Streamlining Freelance Charging

1 minute read

Disclaimer: I am not a freelancer and have no experience in freelancing. These are just some of my thoughts.

Freelancers: Do your charge hourly or per project? Why not both? This way you are incentivized to be more efficient with your time while still being comfortable if you aren’t fast enough. This, together with deadlines defined in advance by you and the customer serve as a great framework. The Customer is guaranteed the completion time, and you are guaranteed at least x$ in your pocket, even if your finish too early.

This solution has caveats: To remain in tune with the market, you will need to lower your hourly rate to compensate for the added per-project charge. This is something you don’t want to do. Also, you are suddenly affected by perceived double charging phenomenon. Larger percentage of customers will neglect to notice the reduced hourly rate but will be sure to note that you are now charging them twice! Once for the work, and once more for…the work?
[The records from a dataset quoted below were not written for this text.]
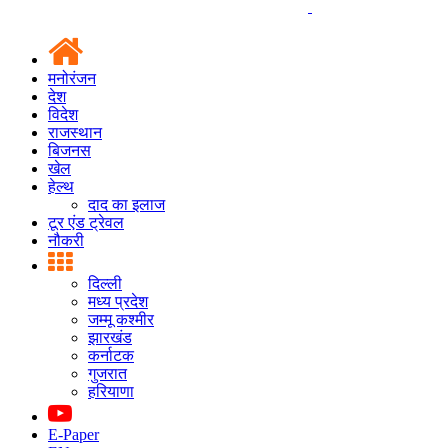
मनोरंजन
देश
विदेश
राजस्थान
बिजनस
खेल
हेल्थ
दाद का इलाज
टूर एंड ट्रेवल
नौकरी
दिल्ली
मध्य प्रदेश
जम्मू कश्मीर
झारखंड
कर्नाटक
गुजरात
हरियाणा
E-Paper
To combat this, I propose the following solution. Instead of lowering your hourly rate, always charge the customer for X hours, agreed upon by you and the customer These hours represent your per-project cost. Define the deadline as the time that usually takes you to log that much hours times Y, again, agreed upon by both parties. So now, with correctly picked X and Y, you are incentivized to complete the project early, and cash in on that sweet X - $(hours_worked) hours. In the case of your work taking longer than anticipated, you effectively fall back to the original charging scheme.